Beckett fece finta di nulla, almeno fino a quando non furono in auto. Si sedette nel posto passeggero immediatamente, perché Castle era stato categorico, non aveva bisogno di aiuto, era lui che doveva portare a casa lei, quindi attese che completasse quelle manovre per entrare ed uscire che ormai eseguiva con una certa velocità, tempi tecnici permettendo.

- Cosa ti ha detto Clark oggi? - Gli chiese poco dopo lasciato il parcheggio dell'ospedale.

- Niente di che... - Provò a minimizzare.

- Castle... non sei bravo a mentire. Almeno non a me. - Lo ammonì con voce severa. Rick rimase qualche istante in silenzio, poi capì che continuare a fare finta di nulla con lei sarebbe stato inutile, non avrebbe resistito a lungo e dall'espressione che stava facendo era chiaro che non voleva abbandonare il discorso fino a quando lui non gli avesse detto tutto.

- Gli ho parlato della sensibilità almeno in parte ritrovata... per lui è un buon segnale. Dice che ci sono delle possibilità. Vuole farmi domani degli esami per capire se e come procedere.

- È fantastico! - Gli disse entusiasta poggiando una mano sulla sua gamba e subito Rick si voltò a guardarla, non capendo se perché l'aveva effettivamente sentita o se lo aveva solo immaginato vedendo il gesto.

- Non vuol dire ancora niente, Kate. - Cercò di smorzare l'entusiasmo, non voleva crearle false illusioni, così come non le voleva creare a se stesso.
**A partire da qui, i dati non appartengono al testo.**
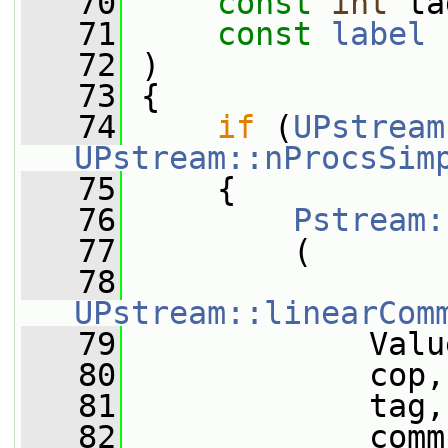
   70
const
int
 ta
   71
const
label
 
   72
 )
   73
 {
   74
if
 (
UPstream
UPstream::nProcsSim
   75
     {
   76
Pstream:
   77
         (
   78
UPstream::linearCom
   79
             Valu
   80
             cop,
   81
             tag,
   82
             comm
- Vengo con te. - Non era una richiesta, quella di Beckett era un'affermazione, una di quelle che non ammettevano repliche, ma Castle provò a farlo ugualmente.

- Sarebbe meglio che tu stessi a casa a riposare. Dovresti fare solo quello, non stare in ospedale, seduta su una sedia scomoda per qualcosa che potrebbe essere solo un buco nell'acqua.

- Non ho chiesto se vuoi che ti accompagno, Castle. Ti ho detto che vengo con te.

- Hai la testa dura Kate... - Asserì sconsolato.

- Appunto, quindi la botta che ho preso non è nulla di importante che una buona dormita non possa guarire. - Non dissero più niente fino a quando non furono a casa.